Ford donated its VIN 001 2021 Ford Bronco 2-door at the March 2021 Scottsdale Auction as part of its Bronco Wild Fund initiative, raising $1,075,000 for the National Forest Foundation and Outward Bound. The Bronco Wild Fund is devoted to keeping the great outdoors great and connecting people to outdoors responsibly through grants, scholarships and other contributions.

As a result of the donation, the National Forest Foundation used the funds to support projects in Arizona, Colorado, Illinois and Southern California. In Arizona, the funds benefited the Sierra Vista “Border 3” Forest Health and Fire Risk Reduction Project in the Coronado National Forest.

The Arizona project aims to return the area to a condition favored by pronghorn and mule deer herds and significantly beneficial for grassland birds, Montezuma quail, white-tailed deer, javelina and Gould’s turkeys.

Outward Bound was gifted a total of $537,500 as a charitable beneficiary of the VIN 001 Ford Bronco, an equal split with the National Forest Foundation.

Marlais Brand, director of partnership at Outward Bound’s Regional School in Minnesota, attended an Outward Bound graduation ceremony in August 2021: a 6-day canoeing expedition on the Namekagon/St. Croix Riverway along the Minnesota-Wisconsin border, which was funded by the donation.

“Every student used the word ‘together’ at some point during graduation,” she said. She heard the students say: I didn’t know what we’d be able to do together… We learned to paddle together… We saw eagles together… and I’m so glad we had the chance to do this together. “After a year and a half of doing things alone [during quarantine] … separately … at a distance … by myself … on my own … or without anyone … these students did something important, together.”

Not only did these teens get the chance to explore the outdoors and become more confident and capable versions of themselves, they did it for free thanks to the generosity of Ford Motor Company, the Bronco Wild Fund and the bidders at Barrett-Jackson.

$1,000,000: Shock Trauma Air Rescue Services (STARS) Foundation

At the 2022 Scottsdale Auction, a 1968 Ford Mustang custom fastback raised $1,000,000 for the STARS Foundation, which provides people with vital care they need when they need it the most. The Canadian organization operates 24/7 from bases in Calgary, Edmonton, Grande Prairie, Regina, Saskatoon and Winnipeg, anticipating and acting when people need assistance.

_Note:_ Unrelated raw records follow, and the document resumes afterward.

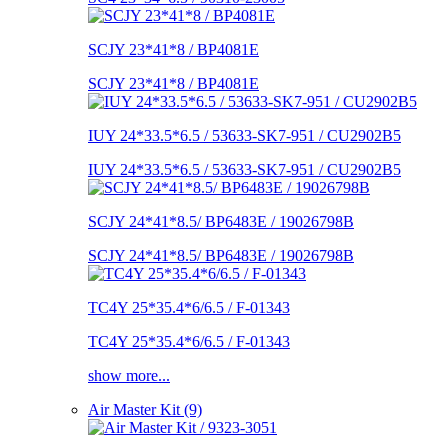
SCJY 23*41*8 / BP4081E
SCJY 23*41*8 / BP4081E
IUY 24*33.5*6.5 / 53633-SK7-951 / CU2902B5
IUY 24*33.5*6.5 / 53633-SK7-951 / CU2902B5
SCJY 24*41*8.5/ BP6483E / 19026798B
SCJY 24*41*8.5/ BP6483E / 19026798B
TC4Y 25*35.4*6/6.5 / F-01343
TC4Y 25*35.4*6/6.5 / F-01343
show more...
Air Master Kit (9)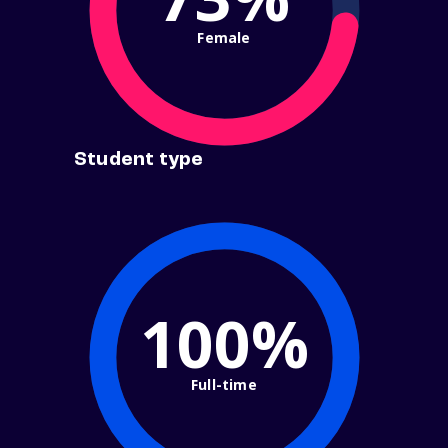
Female
Student type
100%
Full-time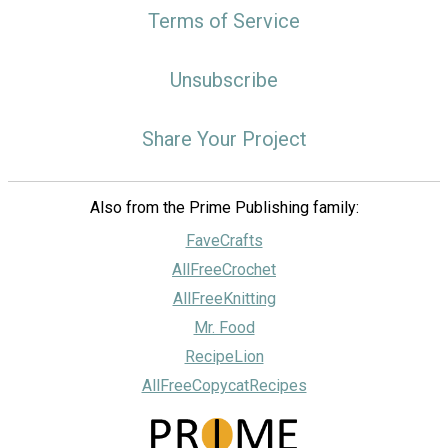
Terms of Service
Unsubscribe
Share Your Project
Also from the Prime Publishing family:
FaveCrafts
AllFreeCrochet
AllFreeKnitting
Mr. Food
RecipeLion
AllFreeCopycatRecipes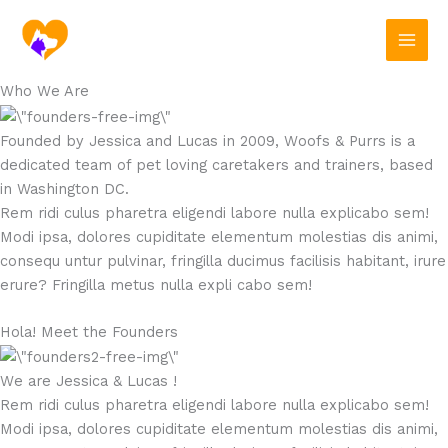
Skip
to
content
Who We Are
Founded by Jessica and Lucas in 2009, Woofs & Purrs is a
dedicated team of pet loving caretakers and trainers, based
in Washington DC.
Rem ridi culus pharetra eligendi labore nulla explicabo sem!
Modi ipsa, dolores cupiditate elementum molestias dis animi,
consequ untur pulvinar, fringilla ducimus facilisis habitant, irure
erure? Fringilla metus nulla expli cabo sem!
Hola! Meet the Founders
We are Jessica & Lucas !
Rem ridi culus pharetra eligendi labore nulla explicabo sem!
Modi ipsa, dolores cupiditate elementum molestias dis animi,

In April 2018, a Canadian Humboldt Broncos hockey team bus accident took 16 lives and devastated a community, a province and a country — with effects felt worldwide.

A small group of caring Saskatchewan businesspeople decided something positive should come out of something so tragic. With the experience of a previous vehicle-building fundraising project for the Saskatchewan Children’s Hospital, they decided on a new project — a custom-built 1968 Ford Mustang fastback.

The group chose STARS as the project’s benefactor because of the critical care its air ambulance and other first responders provided to the tragic accident.

As only the second charity vehicle ever featured at Barrett-Jackson to benefit a Canadian charity, the Mustang crossed the auction block for a remarkable $1 million.

The road to this next milestone has been an incredible journey filled with many once-in-a-lifetime moments. Barrett-Jackson is incredibly proud to play a part in assisting charities with such important causes that make a difference in people’s lives and the world around us.